I feel that recently I have myself failed to do this. Over the last few years I have been covering too many destinations with far too little time. Although this has genuinely mirrored the experience of the regular tourist, it has led to my taking too many "establishing" images and neglecting the details. With little time, I have concentrated on getting the master shot at the expense of the angles, and the result has been, at least to me, a more one-dimensional record of my travels.
Freedom from the tyranny of 36 frames!
The advent of digital photography has freed us from the tyranny of 36 frames and little boxes that take up a lot of room and cost money (we now have other problems, but that's for another day). For a pro, film may have been "the cheapest thing in the bag", but for many amateurs it was an expensive resource to be husbanded and only expended with deliberation. Nowadays, with the ability to delete all your failures rather than throwing them (and your money) in the waste bin, all of us can afford to shoot with more risk and to shoot more often; it's the perfect opportunity to adopt the approach I advocate above.
However, there is one caveat to shooting more: there is more to edit!

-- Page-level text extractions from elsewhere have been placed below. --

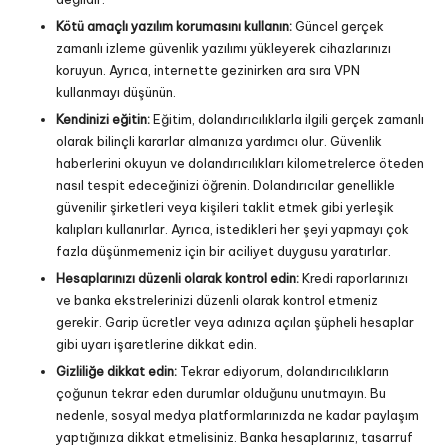
Kötü amaçlı yazılım korumasını kullanın:
Güncel gerçek
zamanlı izleme güvenlik yazılımı yükleyerek cihazlarınızı
koruyun. Ayrıca, internette gezinirken ara sıra VPN
kullanmayı düşünün.
Kendinizi eğitin:
Eğitim, dolandırıcılıklarla ilgili gerçek zamanlı
olarak bilinçli kararlar almanıza yardımcı olur. Güvenlik
haberlerini okuyun ve dolandırıcılıkları kilometrelerce öteden
nasıl tespit edeceğinizi öğrenin. Dolandırıcılar genellikle
güvenilir şirketleri veya kişileri taklit etmek gibi yerleşik
kalıpları kullanırlar. Ayrıca, istedikleri her şeyi yapmayı çok
fazla düşünmemeniz için bir aciliyet duygusu yaratırlar.
Hesaplarınızı düzenli olarak kontrol edin:
Kredi raporlarınızı
ve banka ekstrelerinizi düzenli olarak kontrol etmeniz
gerekir. Garip ücretler veya adınıza açılan şüpheli hesaplar
gibi uyarı işaretlerine dikkat edin.
Gizliliğe dikkat edin:
Tekrar ediyorum, dolandırıcılıkların
çoğunun tekrar eden durumlar olduğunu unutmayın. Bu
nedenle, sosyal medya platformlarınızda ne kadar paylaşım
yaptığınıza dikkat etmelisiniz. Banka hesaplarınız, tasarruf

I've found myself hoisted by my own petard here. When we started the Travel Signposts website, I completely underestimated the sheer amount of time it would take to get even a quickly processed image ready to be put online, let alone carefully edit many thousands of photographs into coherent presentations. Given the idea behind the site - to show people what places were really like to help them to take more informed decisions about where they wanted to go - we decided to get a broad selection of images up first and edit more carefully later; trouble is, we're still hard at work today and expect to be for quite a while, as new material is continually being generated…
Finally, back to the Riga Express: if you get the chance, book a sleeper on this overnight train to the Latvian capital, it's an experience! The individual two person compartments are not particularly luxurious, but they have a certain character. Every carriage has its own attendant, hidden away in their little cubby-holes where they always seem to be brewing up tea. Dinner is served in your own compartment with proper linen and tableware – not haute cuisine but surprisingly palatable – and the bedding is comfortable enough.
Just make sure your visa is in order…
From my article in Better Photography Magazine, 2006.